I always start it with the guard on...I'll try without it tomorrow...the chain spins freely by hand.


----------



## dezertryno (Jul 15, 2008)

Pulled it about 50 times today...no start. Leads me to think I have the fuel lines mixed up. 2 carb lines, 2 primer lines, 2 tank lines. Carb is a Zama C1Q m27A. I had the filter on the line going straight to the carb when I tried to start it. I can hear it sucking in the carb, but don't see any gas in there. ???? I have spark, I have fuel, and the spark arrestor is clean as a whistle. thanks for any help guys.


----------



## 30yearTech (Sep 14, 2006)

Does fuel circulate through the lines when the primer is pushed??


----------



## dezertryno (Jul 15, 2008)

Yes, but not a massive amount. A little bit. I remember the primer bulb being 80-90% full of fuel before I took it apart, now there is about 20%.


----------



## 30yearTech (Sep 14, 2006)

dezertryno said:


> Pulled it about 50 times today...no start. Leads me to think I have the fuel lines mixed up. 2 carb lines, 2 primer lines, 2 tank lines. Carb is a Zama C1Q m27A. I had the filter on the line going straight to the carb when I tried to start it. I can hear it sucking in the carb, but don't see any gas in there. ???? I have spark, I have fuel, and the spark arrestor is clean as a whistle. thanks for any help guys.


Bar and chain installed??


----------



## dezertryno (Jul 15, 2008)

Today, went out, went off the starting procedure. Pumped primer 10x in full ckoke, pulled 4 times. 1/2 choke, pulled 10x, no choke, pulled 30-40x. This with the chain guard off, bar and chain off, and the pulley for the chain on, and spinning. I can see fuel coming in and out of the carb from the lines. I have spark, a new plug to boot. No start....Any ideas? 
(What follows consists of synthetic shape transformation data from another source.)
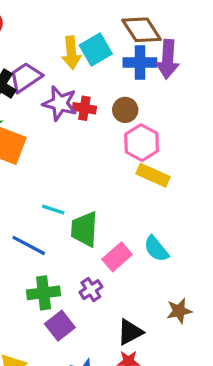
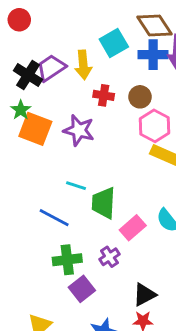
yellow arrow: (71, 53) -> (83, 65), moved
purple star: (60, 103) -> (79, 130), moved

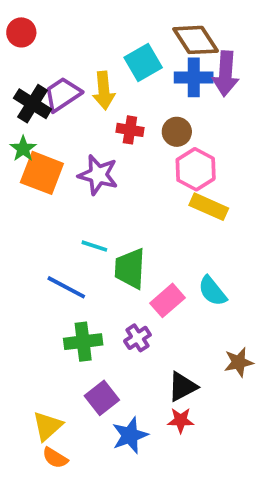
purple square: (82, 289) -> (102, 398), moved

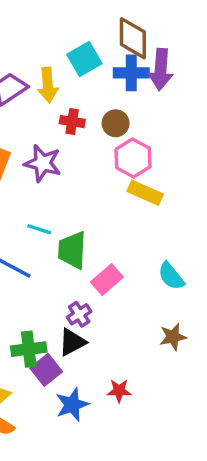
brown diamond: (196, 40) -> (133, 38), turned 33
cyan semicircle: (212, 291) -> (171, 276), moved
green cross: (83, 342) -> (29, 349), moved
black triangle: (182, 387) -> (72, 342), moved

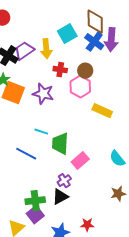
blue cross: (131, 73) -> (94, 42), turned 36
pink hexagon: (133, 158) -> (80, 87), moved
purple square: (46, 370) -> (35, 215), moved

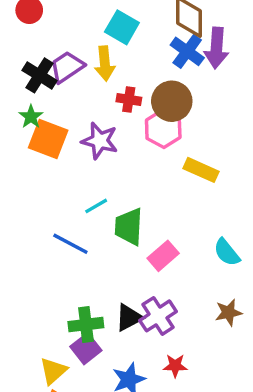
cyan square: (67, 34) -> (122, 27), moved, turned -30
brown circle: (85, 71) -> (172, 101), size x1.5
cyan line: (41, 132) -> (96, 206), turned -48
purple cross: (64, 181) -> (158, 316), moved, size x1.5

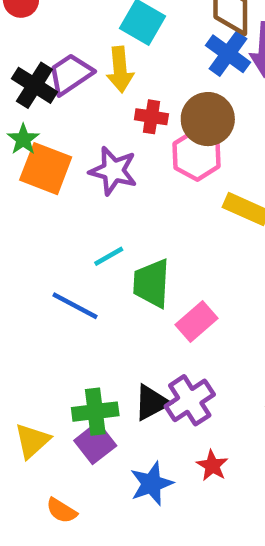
red star: (175, 366) -> (212, 466), turned 30
yellow triangle: (53, 371) -> (32, 441), moved

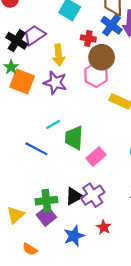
yellow arrow: (120, 70) -> (59, 55), moved
red cross: (151, 117) -> (88, 38), moved

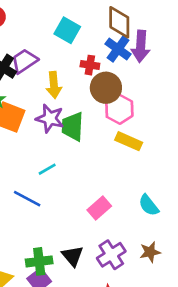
pink hexagon: (96, 75) -> (119, 109), moved
green trapezoid: (74, 138) -> (73, 126), moved
purple cross: (93, 195) -> (111, 255), moved
black triangle: (74, 196) -> (73, 256), turned -42

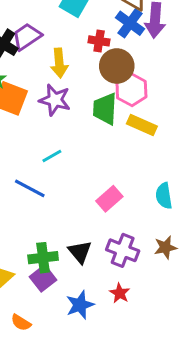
green trapezoid: (73, 126) -> (105, 109), moved
cyan semicircle: (149, 205) -> (164, 196), turned 30
purple cross: (111, 255) -> (123, 250), turned -36

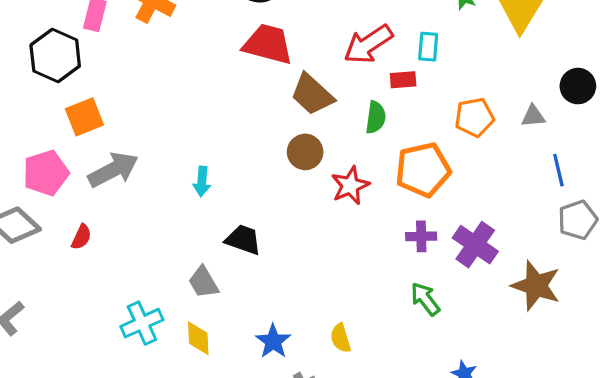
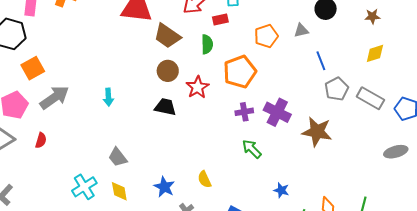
black trapezoid: (243, 240) -> (165, 107), moved

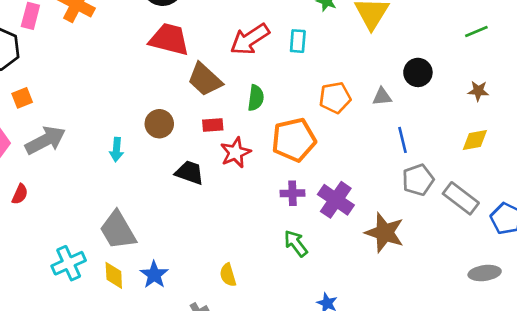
red rectangle: (220, 20) -> (213, 125), moved
orange square: (33, 68) -> (22, 98), size x0.7
brown circle: (168, 71) -> (159, 124), moved
gray trapezoid: (118, 157) -> (118, 230), size x1.5
blue star: (164, 187) -> (154, 275), moved

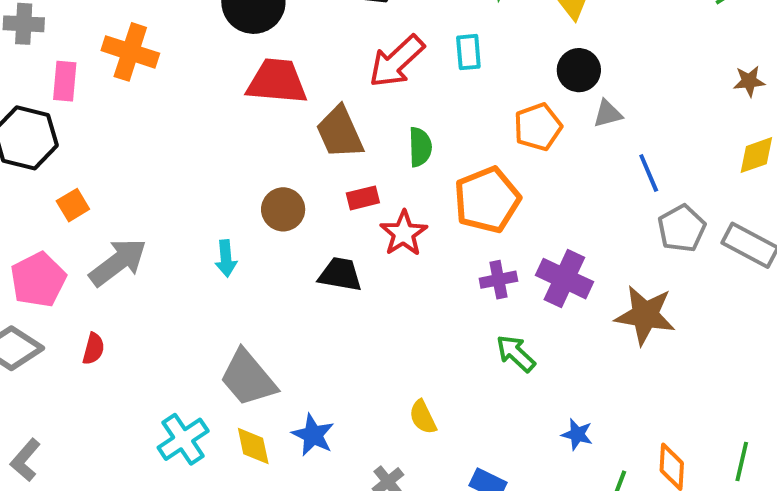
black circle: (418, 72) -> (579, 70), moved
brown trapezoid: (205, 80) -> (340, 132), turned 33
UPDATE....Took off the exhaust. Fired right up. I thought I had a clean screen (I can see through it) apparently not. Saw runs great with everything assembled. I'll deal with the exhaust after it soaks in gas for a day to get the remainder of the carbon off. THANKS GUYS!


----------



## dezertryno (Jul 15, 2008)

Round 2.....the exhaust looks like it came from the factory. I hit everything with the wire wheel, so it's bare metal. New screen. It won't run with the exhaust on. With the exhaust off, 1st pull, it fires immediately. I have the idle screw barely on, just enough so it runs, and the low and high screws 1 1/2 turns out. What gives?


----------



## pyro_maniac69 (Aug 12, 2007)

is it the type of muffler you can take apart? or is it one whole thing? I don't think soaking it in gas really does anything but I could be wrong, I usually take a propane torch and torch it until its cherry red and stops smoking


----------



## dezertryno (Jul 15, 2008)

I soaked it to get all the carbon off. And it's off. It's all bare metal. Yes it's the kind you can take apart. Outer shell in 2 pieces, then inner shell sandwiching the screen. 3 bolts hold the whole thing on. I even drilled extra holes for better breathing.


----------



## pyro_maniac69 (Aug 12, 2007)

is the exhaust port clogged at all? maybe its clogged a bit, and when you put the muffler on, it is stoping the airflow enough to stop it from starting


----------



## Spit (Nov 3, 2006)

If it starts & runs a easily with the bar and chain off... Seems like something is putting more of a load on the engine bar & chain on vs bar & chain off. I would look at the clutch drum and clutch and make sure that it's all free and can turn smoothly 

Spit


----------